» **Work required**: Within the material that follows, how many lines include the string "edit"? Answer with the number and nothing more.

*** Opening Data supplied ***

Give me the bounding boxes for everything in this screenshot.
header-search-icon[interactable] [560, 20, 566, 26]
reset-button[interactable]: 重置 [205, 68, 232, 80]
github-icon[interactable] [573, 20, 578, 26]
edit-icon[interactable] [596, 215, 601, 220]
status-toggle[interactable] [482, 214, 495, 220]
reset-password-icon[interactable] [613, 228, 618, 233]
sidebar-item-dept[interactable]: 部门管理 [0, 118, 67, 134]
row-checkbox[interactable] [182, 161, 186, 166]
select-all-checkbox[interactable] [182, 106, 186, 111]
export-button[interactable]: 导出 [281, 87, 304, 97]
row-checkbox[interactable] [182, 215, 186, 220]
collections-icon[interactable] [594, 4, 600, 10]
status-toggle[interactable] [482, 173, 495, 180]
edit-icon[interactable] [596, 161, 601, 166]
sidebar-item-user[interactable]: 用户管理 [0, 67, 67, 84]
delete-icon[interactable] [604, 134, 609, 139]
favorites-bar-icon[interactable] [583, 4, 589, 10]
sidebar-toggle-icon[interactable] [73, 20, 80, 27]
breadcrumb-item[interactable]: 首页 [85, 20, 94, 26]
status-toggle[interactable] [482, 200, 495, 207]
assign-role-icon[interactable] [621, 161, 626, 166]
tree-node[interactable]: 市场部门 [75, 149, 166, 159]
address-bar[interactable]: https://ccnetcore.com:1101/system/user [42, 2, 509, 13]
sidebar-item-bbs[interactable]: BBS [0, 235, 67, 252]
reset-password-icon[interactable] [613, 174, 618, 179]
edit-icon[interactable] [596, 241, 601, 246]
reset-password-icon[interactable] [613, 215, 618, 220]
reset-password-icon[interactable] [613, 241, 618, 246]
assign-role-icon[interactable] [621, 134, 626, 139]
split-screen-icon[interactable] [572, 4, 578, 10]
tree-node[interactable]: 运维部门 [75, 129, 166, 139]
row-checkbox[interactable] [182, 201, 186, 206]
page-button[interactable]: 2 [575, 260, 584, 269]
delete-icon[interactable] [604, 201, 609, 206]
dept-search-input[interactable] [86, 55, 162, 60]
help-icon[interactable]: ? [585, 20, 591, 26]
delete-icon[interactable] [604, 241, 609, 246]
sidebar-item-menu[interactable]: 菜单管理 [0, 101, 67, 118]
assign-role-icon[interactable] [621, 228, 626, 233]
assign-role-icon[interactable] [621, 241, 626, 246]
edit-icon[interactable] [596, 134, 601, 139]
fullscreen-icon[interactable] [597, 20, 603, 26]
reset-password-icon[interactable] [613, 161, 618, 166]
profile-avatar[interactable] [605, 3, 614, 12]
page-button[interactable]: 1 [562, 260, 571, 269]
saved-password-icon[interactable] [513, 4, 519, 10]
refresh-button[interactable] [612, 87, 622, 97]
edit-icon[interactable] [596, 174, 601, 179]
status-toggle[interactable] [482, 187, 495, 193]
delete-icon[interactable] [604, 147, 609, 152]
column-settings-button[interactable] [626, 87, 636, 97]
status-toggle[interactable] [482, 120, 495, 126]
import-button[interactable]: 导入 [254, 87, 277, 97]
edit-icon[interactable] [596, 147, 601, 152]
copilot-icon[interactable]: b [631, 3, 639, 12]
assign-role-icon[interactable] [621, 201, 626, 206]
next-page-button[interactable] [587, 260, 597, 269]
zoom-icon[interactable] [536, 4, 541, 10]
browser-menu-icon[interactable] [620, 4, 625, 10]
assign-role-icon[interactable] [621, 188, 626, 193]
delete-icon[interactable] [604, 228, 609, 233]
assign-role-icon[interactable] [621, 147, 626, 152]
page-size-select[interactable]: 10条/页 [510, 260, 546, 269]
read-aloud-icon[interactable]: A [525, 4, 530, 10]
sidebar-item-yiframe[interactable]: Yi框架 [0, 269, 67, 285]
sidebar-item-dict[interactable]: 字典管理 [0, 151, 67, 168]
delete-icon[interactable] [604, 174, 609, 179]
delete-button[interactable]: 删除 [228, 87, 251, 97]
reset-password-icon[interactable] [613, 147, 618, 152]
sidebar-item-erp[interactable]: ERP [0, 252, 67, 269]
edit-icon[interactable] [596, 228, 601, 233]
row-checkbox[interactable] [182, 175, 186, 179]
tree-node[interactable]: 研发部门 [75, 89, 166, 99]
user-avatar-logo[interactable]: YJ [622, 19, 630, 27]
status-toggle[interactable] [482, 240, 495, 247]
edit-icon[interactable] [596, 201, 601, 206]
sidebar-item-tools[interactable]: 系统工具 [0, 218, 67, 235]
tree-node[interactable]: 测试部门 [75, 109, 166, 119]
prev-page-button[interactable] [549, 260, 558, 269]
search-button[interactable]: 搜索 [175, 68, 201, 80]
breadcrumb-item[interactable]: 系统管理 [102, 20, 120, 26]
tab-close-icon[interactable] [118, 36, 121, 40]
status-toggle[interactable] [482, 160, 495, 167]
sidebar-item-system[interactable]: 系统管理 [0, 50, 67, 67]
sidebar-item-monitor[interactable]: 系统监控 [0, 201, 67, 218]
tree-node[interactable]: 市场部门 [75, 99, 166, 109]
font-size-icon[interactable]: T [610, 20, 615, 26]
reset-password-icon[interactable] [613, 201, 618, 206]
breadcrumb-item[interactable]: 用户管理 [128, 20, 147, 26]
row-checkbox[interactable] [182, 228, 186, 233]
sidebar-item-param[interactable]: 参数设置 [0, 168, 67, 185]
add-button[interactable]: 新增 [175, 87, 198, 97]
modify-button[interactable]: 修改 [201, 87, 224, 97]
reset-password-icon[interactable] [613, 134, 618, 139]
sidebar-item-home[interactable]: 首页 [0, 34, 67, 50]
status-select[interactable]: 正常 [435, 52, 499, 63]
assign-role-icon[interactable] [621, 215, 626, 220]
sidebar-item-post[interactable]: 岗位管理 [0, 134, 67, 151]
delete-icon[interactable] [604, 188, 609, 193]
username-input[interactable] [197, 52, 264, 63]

*** Closing Data supplied ***
*** Opening Data supplied ***

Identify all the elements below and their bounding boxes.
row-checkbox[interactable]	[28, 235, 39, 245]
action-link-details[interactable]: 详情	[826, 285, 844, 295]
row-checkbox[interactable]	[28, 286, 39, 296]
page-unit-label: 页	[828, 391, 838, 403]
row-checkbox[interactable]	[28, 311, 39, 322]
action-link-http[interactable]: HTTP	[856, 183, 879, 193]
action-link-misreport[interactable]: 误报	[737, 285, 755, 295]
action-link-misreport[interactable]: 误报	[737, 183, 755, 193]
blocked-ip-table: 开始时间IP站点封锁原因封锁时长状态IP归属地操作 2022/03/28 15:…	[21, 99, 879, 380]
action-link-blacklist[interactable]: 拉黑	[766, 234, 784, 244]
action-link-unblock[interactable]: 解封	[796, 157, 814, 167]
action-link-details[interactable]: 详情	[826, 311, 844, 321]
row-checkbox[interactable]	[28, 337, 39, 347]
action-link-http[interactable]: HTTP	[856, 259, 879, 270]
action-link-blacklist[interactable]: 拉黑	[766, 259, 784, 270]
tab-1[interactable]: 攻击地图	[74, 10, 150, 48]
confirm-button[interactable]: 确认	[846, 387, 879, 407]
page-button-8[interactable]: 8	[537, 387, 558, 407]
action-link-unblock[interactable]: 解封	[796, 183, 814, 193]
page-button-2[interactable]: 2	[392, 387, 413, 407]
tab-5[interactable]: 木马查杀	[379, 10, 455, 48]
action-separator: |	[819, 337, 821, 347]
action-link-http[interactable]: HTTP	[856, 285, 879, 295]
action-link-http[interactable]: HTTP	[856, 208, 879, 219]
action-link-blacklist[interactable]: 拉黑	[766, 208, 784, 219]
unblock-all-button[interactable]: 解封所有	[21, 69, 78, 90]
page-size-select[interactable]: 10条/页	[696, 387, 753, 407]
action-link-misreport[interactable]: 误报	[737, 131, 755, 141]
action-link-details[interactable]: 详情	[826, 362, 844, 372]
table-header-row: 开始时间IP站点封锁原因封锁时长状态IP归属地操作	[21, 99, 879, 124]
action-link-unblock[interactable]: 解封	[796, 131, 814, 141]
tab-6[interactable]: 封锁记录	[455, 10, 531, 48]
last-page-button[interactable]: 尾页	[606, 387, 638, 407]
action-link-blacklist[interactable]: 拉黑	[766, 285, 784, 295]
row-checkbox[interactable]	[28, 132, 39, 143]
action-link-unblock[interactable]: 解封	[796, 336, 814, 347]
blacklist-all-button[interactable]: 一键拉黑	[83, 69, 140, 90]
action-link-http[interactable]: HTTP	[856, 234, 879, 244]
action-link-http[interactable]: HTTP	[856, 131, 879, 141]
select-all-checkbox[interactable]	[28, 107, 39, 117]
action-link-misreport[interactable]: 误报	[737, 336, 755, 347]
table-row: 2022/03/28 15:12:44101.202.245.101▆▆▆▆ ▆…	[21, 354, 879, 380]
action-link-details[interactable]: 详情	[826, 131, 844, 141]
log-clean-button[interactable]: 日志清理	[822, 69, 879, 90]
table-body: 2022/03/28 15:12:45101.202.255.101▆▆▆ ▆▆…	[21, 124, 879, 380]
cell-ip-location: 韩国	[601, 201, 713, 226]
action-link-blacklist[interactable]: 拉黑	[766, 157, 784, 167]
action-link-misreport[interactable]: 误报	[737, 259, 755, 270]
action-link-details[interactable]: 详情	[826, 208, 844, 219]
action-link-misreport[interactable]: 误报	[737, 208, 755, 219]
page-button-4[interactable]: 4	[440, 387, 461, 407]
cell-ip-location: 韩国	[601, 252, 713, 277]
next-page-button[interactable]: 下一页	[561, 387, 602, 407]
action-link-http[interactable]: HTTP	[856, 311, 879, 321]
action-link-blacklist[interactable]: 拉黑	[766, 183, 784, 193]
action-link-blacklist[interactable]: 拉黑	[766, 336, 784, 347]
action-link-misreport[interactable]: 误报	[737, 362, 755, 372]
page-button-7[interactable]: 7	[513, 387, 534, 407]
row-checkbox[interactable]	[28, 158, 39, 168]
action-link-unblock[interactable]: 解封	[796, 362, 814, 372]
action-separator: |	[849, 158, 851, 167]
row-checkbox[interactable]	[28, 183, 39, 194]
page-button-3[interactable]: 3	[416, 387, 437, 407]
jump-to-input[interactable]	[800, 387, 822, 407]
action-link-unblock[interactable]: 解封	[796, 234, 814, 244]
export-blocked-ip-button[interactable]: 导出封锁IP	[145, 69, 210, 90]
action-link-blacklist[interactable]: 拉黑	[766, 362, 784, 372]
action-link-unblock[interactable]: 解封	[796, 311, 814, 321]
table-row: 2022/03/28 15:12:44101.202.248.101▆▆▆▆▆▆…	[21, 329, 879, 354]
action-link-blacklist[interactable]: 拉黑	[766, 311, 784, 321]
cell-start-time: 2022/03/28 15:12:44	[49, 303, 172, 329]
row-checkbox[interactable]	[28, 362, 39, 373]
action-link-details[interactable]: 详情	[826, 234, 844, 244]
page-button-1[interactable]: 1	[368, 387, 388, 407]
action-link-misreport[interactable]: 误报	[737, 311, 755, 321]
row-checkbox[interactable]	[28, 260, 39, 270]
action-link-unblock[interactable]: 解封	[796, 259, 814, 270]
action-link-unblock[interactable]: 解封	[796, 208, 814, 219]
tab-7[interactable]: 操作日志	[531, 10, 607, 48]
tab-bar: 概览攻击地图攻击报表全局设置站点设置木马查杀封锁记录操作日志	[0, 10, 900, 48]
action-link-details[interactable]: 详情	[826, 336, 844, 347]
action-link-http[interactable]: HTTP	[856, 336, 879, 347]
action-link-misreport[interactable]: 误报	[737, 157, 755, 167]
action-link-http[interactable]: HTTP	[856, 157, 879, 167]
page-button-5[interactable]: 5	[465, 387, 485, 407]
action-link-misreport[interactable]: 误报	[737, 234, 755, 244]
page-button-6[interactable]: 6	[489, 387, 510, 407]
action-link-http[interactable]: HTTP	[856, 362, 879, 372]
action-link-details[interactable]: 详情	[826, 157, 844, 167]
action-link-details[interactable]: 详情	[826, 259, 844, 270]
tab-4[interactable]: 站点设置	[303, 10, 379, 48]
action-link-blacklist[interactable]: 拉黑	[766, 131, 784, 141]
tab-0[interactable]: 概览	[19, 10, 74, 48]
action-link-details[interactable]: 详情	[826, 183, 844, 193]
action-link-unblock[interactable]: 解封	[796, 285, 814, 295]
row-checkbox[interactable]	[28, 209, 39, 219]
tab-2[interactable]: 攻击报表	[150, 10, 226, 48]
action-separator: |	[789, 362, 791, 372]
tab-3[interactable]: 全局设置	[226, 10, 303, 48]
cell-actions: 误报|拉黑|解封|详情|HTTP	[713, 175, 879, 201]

*** Closing Data supplied ***

» **Answer section**: 8